Et il ne reverra probablement jamais le garçon. Toute cette aventure de chasse n'a été qu'un hasard, et il n'aura probablement plus à retourner dans les bois après ce soir.

"Si tu veux savoir." Commence-t-il, laconique, et c'est ridicule de voir à quel point le loup se redresse vite. "Je chassais un lapin."

Un sourire se dessine sur les lèvres du loup-garou, et Arthur regrette immédiatement la façon dont il a formulé sa réponse. Il croise les bras et détourne le regard; il peut encore entendre les battements de cœur du lapin, mais c'est trop loin maintenant.

De manière assez surprenante, le loup-garou ne saute pas sur l'occasion pour se moquer de la réponse d'Arthur. "Un lapin? Pourquoi?"

Étrangement réconforté par la réaction parfaitement normale du jeune loup-garou à sa réponse, Arthur hausse les épaules et se détend quelque peu.

"J'étais, comme tu le dis, juste curieux. Je voulais m'en nourrir."

"T'en nourrir?" répète le loup-garou, qui semble à nouveau confus. "Vous pouvez faire ça? Vous nourrir d'animaux? Je pensais que vous aviez besoin de sang humain."

Arthur l'avait pensé aussi, jusqu'à ce qu'Aida lui dise le contraire. Bien que le sang animal n'ait pas le même effet rassasiant que le sang humain, il était apparemment possible d'y survivre.

"Du sang est du sang." dit-il dédaigneusement. "Pas que ça importe, puisque je suis incapable d'attraper ne serait-ce qu'un misérable lapin."

"Ha!" Le loup-garou rit, bien qu'il l'étouffe rapidement lorsqu'Arthur le regarde de travers. "Tu ne peux pas en séduire un sur tes genoux?"

Sans le savoir, le loup-garou a touché un point sensible, et Arthur tente de ne pas le montrer en masquant sa grimace par un autre froncement de sourcils. "Les animaux ne peuvent pas être charmés, non."

"Hein.

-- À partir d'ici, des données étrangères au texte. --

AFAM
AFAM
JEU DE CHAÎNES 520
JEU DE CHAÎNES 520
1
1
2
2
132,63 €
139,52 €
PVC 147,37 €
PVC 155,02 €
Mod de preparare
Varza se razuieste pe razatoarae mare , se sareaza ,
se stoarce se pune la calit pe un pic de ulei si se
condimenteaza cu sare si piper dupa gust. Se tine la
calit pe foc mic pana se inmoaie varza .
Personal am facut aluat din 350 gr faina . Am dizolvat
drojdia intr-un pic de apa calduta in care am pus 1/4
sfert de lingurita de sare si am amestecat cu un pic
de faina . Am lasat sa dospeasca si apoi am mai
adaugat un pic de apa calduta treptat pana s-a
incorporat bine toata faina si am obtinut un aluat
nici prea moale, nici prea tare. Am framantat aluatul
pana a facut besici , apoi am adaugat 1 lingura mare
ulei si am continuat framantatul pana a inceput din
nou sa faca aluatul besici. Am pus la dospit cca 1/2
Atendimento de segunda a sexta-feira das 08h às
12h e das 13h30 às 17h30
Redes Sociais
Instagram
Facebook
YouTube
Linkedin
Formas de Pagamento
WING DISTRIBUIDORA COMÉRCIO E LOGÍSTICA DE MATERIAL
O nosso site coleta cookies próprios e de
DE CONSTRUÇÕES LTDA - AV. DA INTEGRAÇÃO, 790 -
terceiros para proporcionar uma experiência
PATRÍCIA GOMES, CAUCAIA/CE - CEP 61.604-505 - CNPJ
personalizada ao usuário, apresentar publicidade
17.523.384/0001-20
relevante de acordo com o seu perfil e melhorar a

Vous pouvez envoûter un loup-garou?"

"Tu veux que j'essaie?" Arthur montre à nouveau les dents, d'un air moqueur, et si le sourire du loup-garou faiblit, il ne grogne pas et ne se fige pas comme avant.

"Pas vraiment." dit-il, en déplaçant son poids d'un pied à l'autre.

Aucun d'entre eux ne parle alors, et un silence quelque peu gênant s'ensuit. Arthur est bien conscient du regard inquisiteur du loup-garou, mais il prend le temps de se concentrer sur les sons qui les entourent - ou plutôt, il prend le temps de s'assurer que ses frères ne sont pas à proximité.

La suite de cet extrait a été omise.